The Story (inspired by O’Henry’s short story “The Last Leaf) & Screenplay by Vikramaditya Motwane and Bhawani Iyer captures the 50’s India well but fails miserably in the pace. Though the movie is a love story but somehow it does not connect and the soul is missing. The story has some good moments between the lead pair Pakhi & Varun but these moments are stretched and you start thinking when it would end. Being a bit of a thriller it lacks the drama and at the end it becomes predictable. Dialogues by Anurag Kashyap brings the crispness in the otherwise morbid pace.

The technical departments are the stars of the movie. Camera work by Mahendra Shetty is superb, each shot looks like a painting. Dalhousie is captured beautifully. Production Design by Aditya Kanwar compliments Mahendra’s camera work in creating the 50’s look. Every detail is taken care of starting with the props, the location etc, creating a riveting image. Another brilliant work has been by Costume director Subarna Ray Chaudhuri. She has done a remarkable job in creating the correct clothes of that period. Right from the clothes to the accessories has been brilliantly created. Overall the camera, Production design & Costume design has made “Lootera” a beautiful painting.

Editing by Dipika Kalra has been a letdown as the pace is too slow and the movie could have been 15 to 20 minutes short.

Amit Trivedi’s music is the biggest highlight of the film. The music reminds you of the music of S D Burman & R D Burman. Special mention for “Sawar Loon” which has rendered by Monali Thakur is brilliant. Amitabh Bhattacharya’s lyrics is poetic and blends well with the mood of the film.

Director Vikramaditya Motwane who gave us the brilliant “Udaan” creates a riveting painting but it does not have the soul. Vikramaditya stresses more on the expressions of the actor rather than the dialogues. Some sequences are directed well like the chase sequence. But movie fails to capture the attention of the viewer  because of the pace.

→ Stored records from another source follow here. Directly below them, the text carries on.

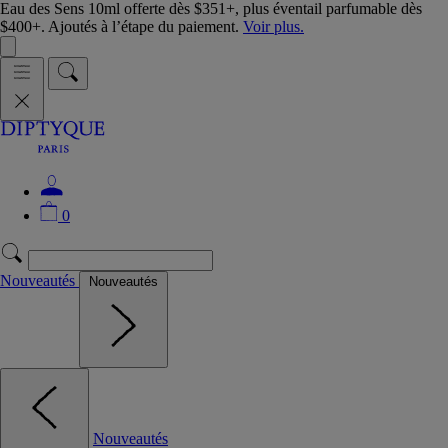
Eau des Sens 10ml offerte dès $351+, plus éventail parfumable dès
$400+. Ajoutés à l’étape du paiement.
Voir plus.
0
Nouveautés
Nouveautés
Nouveautés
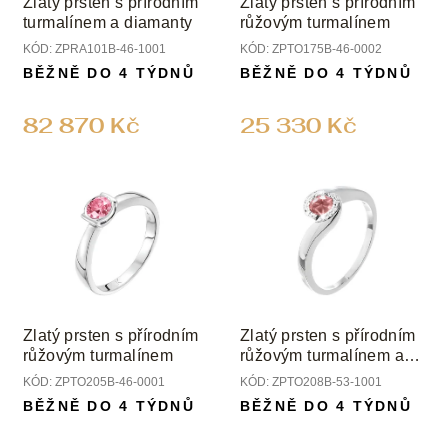
Zlatý prsten s přírodním
Zlatý prsten s přírodním
d
turmalínem a diamanty
růžovým turmalínem
u
KÓD:
ZPRA101B-46-1001
KÓD:
ZPTO175B-46-0002
k
BĚŽNĚ DO 4 TÝDNŮ
BĚŽNĚ DO 4 TÝDNŮ
t
ů
82 870 Kč
25 330 Kč
Zlatý prsten s přírodním
Zlatý prsten s přírodním
růžovým turmalínem
růžovým turmalínem a
diamanty
KÓD:
ZPTO205B-46-0001
KÓD:
ZPTO208B-53-1001
BĚŽNĚ DO 4 TÝDNŮ
BĚŽNĚ DO 4 TÝDNŮ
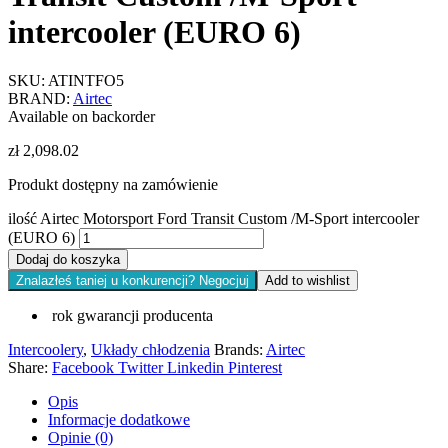
intercooler (EURO 6)
SKU:
ATINTFO5
BRAND:
Airtec
Available on backorder
zł
2,098.02
Produkt dostępny na zamówienie
ilość Airtec Motorsport Ford Transit Custom /M-Sport intercooler
(EURO 6)
Dodaj do koszyka
Znalazłeś taniej u konkurencji? Negocjuj
Add to wishlist
rok gwarancji producenta
Intercoolery
,
Układy chłodzenia
Brands:
Airtec
Share:
Facebook
Twitter
Linkedin
Pinterest
Opis
Informacje dodatkowe
Opinie (0)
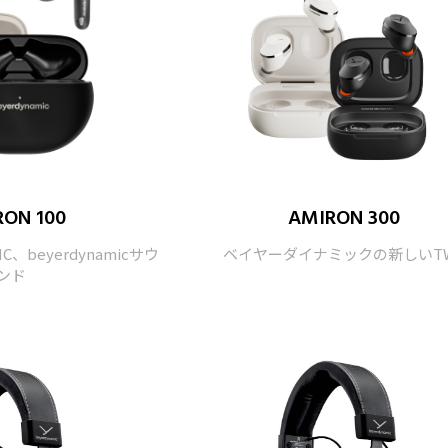
ON 100
AMIRON 300
beyerdynamicサウ
ベイヤーダイナミックの新しいT
ンド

“Lootera” has some good performances; Sonakshi Sinha proves that she can portray sensitive roles well. Ranveer Singh is a bit stiff in the first half but slowly and steadily by the second half he shows why is he the most sought after newcomer in the current lot of new actors. But Vikrant Massey who plays Ranveer’s friend Devdas in the movie, shines with his easy performance, an actor who shows the spark. Rest of the cast like Adil Hussain & Divya Dutta do justice to their miniscule role. Rather Divya Dutta is completely wasted in a 2 minute role.

Overall “Lootera” could have been a classic but falls flat due to its pace, I go with 2 & a half stars.